After the report of the JIT was submitted on 10 June, Sharif has been acting brave and defiant. He has called the JIT report `slander` and refused to resign, despite the media clamouring for it. Sharif himself was the beneficiary of underground activities of Army Intelligence, when the generals decided to pump money to oppose Benazir Bhutto in the 1990 election. If the Army`s patronage has now passed on to Imran Khan, Sharif could hardly complain.
So what has the latest Islamabad Circus got to do with India? Apart from providing entertainment, nothing. Sharif was never close to real power in Pakistan. In fact, he never ever got a whiff. Power in Pakistan rests with generals and is likely to remain that way in the near future. The hostility to India will continue and policies `countering` India will remain in place, even if they damage Pakistan itself. The generals will likely seek more diplomatic support from China as the West continues to put pressure on Islamabad for action against terrorists. So, we will see even more dependence of Islamabad on China.
India would do well to focus on its own economic development while keeping a close eye on the Sino-Pakistani axis. It should also continue to name and shame Pakistan`s support for terrorist activities in the region. China`s defence of Pakistan and its terrorist jihadi friends will drag Beijing through mud too. Finally, India should maintain a robust counter-terrorism policy in place, keeping Pakistani proxies in mind.

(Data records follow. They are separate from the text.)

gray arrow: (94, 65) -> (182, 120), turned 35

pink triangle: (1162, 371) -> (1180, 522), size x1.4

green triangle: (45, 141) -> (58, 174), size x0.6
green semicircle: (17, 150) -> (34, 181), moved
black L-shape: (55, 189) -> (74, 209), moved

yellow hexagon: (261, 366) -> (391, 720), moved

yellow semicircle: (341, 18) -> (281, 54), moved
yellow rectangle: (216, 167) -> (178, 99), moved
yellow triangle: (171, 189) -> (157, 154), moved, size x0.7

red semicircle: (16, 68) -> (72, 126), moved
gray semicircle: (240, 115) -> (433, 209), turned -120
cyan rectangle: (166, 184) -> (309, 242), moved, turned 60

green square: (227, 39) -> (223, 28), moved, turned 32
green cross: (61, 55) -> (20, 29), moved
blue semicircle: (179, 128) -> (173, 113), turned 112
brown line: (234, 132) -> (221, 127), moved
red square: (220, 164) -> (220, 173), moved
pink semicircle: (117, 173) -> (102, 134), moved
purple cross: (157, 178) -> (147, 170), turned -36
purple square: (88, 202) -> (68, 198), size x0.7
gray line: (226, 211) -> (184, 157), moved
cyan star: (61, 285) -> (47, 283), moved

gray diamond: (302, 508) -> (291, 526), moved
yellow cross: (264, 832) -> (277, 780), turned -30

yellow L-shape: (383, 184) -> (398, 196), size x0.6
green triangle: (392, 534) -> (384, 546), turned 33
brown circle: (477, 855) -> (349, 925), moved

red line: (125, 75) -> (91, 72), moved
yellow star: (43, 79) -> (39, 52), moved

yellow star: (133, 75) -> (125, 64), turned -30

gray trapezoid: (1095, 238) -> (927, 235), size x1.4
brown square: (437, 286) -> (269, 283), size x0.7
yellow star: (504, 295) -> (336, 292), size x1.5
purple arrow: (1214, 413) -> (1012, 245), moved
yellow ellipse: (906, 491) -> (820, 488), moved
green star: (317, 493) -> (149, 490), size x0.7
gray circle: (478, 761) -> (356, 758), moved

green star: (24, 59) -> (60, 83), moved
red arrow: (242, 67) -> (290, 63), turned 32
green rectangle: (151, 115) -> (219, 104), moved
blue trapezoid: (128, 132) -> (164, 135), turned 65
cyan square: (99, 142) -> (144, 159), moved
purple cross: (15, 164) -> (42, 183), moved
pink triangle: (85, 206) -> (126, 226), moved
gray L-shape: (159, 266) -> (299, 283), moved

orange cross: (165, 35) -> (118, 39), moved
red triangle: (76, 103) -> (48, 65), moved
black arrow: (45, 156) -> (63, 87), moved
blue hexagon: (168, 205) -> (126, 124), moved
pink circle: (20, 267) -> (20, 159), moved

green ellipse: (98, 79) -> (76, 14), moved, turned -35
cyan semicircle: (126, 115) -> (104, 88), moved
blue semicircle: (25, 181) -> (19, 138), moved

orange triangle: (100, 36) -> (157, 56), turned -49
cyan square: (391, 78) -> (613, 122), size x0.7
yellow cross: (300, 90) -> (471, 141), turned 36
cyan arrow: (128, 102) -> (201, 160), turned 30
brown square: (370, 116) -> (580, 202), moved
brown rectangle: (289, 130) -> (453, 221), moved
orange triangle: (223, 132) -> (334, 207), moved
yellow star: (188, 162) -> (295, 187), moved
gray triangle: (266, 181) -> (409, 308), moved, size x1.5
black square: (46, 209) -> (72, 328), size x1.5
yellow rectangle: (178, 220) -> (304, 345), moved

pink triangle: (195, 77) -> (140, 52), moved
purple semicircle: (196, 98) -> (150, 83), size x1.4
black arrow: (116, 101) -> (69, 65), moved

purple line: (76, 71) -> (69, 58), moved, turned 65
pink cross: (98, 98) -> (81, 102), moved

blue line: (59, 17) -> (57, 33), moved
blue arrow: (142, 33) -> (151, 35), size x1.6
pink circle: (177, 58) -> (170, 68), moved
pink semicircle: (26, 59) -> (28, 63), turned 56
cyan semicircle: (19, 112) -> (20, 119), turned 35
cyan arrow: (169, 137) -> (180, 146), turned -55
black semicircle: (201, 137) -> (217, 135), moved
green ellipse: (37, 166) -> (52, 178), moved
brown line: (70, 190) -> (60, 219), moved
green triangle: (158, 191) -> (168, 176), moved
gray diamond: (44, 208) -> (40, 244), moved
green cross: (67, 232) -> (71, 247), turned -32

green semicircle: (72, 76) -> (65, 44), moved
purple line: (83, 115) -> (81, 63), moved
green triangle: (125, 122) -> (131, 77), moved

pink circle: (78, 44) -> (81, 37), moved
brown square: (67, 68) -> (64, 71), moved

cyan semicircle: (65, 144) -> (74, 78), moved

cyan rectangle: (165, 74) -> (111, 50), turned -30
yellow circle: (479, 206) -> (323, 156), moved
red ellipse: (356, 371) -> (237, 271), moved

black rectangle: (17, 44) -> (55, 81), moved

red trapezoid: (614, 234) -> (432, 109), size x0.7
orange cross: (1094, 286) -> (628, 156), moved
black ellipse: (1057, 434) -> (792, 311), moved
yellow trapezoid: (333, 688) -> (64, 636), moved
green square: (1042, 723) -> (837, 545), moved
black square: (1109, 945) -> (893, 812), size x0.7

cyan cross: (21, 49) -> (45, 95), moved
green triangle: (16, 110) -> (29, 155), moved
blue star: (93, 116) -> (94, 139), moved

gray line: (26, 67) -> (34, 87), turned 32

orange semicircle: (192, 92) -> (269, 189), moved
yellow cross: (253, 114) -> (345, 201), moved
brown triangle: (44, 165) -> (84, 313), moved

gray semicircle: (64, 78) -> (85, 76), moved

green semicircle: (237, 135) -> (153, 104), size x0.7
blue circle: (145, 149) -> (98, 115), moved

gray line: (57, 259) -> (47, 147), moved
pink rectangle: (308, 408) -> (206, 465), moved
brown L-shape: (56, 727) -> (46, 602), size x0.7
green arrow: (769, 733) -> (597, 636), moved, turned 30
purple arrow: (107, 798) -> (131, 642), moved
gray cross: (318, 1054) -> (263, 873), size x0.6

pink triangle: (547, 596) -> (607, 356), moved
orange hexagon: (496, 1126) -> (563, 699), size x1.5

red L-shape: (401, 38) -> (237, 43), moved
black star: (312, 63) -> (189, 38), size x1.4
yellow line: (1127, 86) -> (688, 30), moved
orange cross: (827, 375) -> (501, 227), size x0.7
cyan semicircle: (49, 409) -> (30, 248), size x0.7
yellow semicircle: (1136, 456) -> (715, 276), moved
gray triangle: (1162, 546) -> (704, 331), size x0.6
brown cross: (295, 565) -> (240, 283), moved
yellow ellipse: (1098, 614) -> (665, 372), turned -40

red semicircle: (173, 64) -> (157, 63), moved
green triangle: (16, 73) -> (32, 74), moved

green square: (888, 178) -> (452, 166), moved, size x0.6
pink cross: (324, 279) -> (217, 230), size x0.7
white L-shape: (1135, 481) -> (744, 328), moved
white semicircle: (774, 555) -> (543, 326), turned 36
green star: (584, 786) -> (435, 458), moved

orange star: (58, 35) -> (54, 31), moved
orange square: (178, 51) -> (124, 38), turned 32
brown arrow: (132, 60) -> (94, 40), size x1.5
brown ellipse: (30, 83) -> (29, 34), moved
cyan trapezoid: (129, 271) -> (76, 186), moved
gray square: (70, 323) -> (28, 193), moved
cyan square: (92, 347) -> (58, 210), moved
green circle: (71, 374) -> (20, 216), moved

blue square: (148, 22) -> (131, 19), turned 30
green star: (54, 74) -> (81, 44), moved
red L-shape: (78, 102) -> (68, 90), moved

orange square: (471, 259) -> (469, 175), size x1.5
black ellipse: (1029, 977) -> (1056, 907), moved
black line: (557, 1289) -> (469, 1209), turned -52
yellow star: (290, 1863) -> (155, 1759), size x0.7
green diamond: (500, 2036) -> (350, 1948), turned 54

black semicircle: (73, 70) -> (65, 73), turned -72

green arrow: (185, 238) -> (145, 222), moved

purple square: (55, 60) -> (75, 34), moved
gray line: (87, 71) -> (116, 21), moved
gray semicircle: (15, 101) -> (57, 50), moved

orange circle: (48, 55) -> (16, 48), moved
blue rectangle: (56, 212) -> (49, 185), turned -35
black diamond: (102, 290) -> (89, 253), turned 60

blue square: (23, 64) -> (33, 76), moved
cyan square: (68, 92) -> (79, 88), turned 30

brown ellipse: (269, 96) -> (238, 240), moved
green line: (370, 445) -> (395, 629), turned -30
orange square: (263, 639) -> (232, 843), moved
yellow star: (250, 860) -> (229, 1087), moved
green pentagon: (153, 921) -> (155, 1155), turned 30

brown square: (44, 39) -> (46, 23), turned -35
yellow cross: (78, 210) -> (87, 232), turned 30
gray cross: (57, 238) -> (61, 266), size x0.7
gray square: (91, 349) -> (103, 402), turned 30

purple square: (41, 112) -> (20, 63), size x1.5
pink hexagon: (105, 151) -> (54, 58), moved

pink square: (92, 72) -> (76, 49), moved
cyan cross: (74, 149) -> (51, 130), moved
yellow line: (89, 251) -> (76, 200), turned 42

We should remember that the raison d'être of Pakistani Army is India. The generals would rather destroy Pakistan than allow civilian leadership to change its policy towards us. The civvies may be realising the futility of this policy as India pulls away from a self-destructing Pakistan. But the misery of the Pakistani population has not started pinching the corps commanders as yet. They neither have to suffer long power cuts nor enjoy the company of unwashed masses. They would be happy to fight India till the last Pakistani starts eating grass, literally.
India should prepare itself for the long haul rather than hope for any change in policy from civil leadership in Pakistan, be it Sharif, Imran Khan, Asif Ali Zardari or anyone else. Even if someday the civvies do manage to beat the generals in politics, we ought to remember that the Army always has the guns.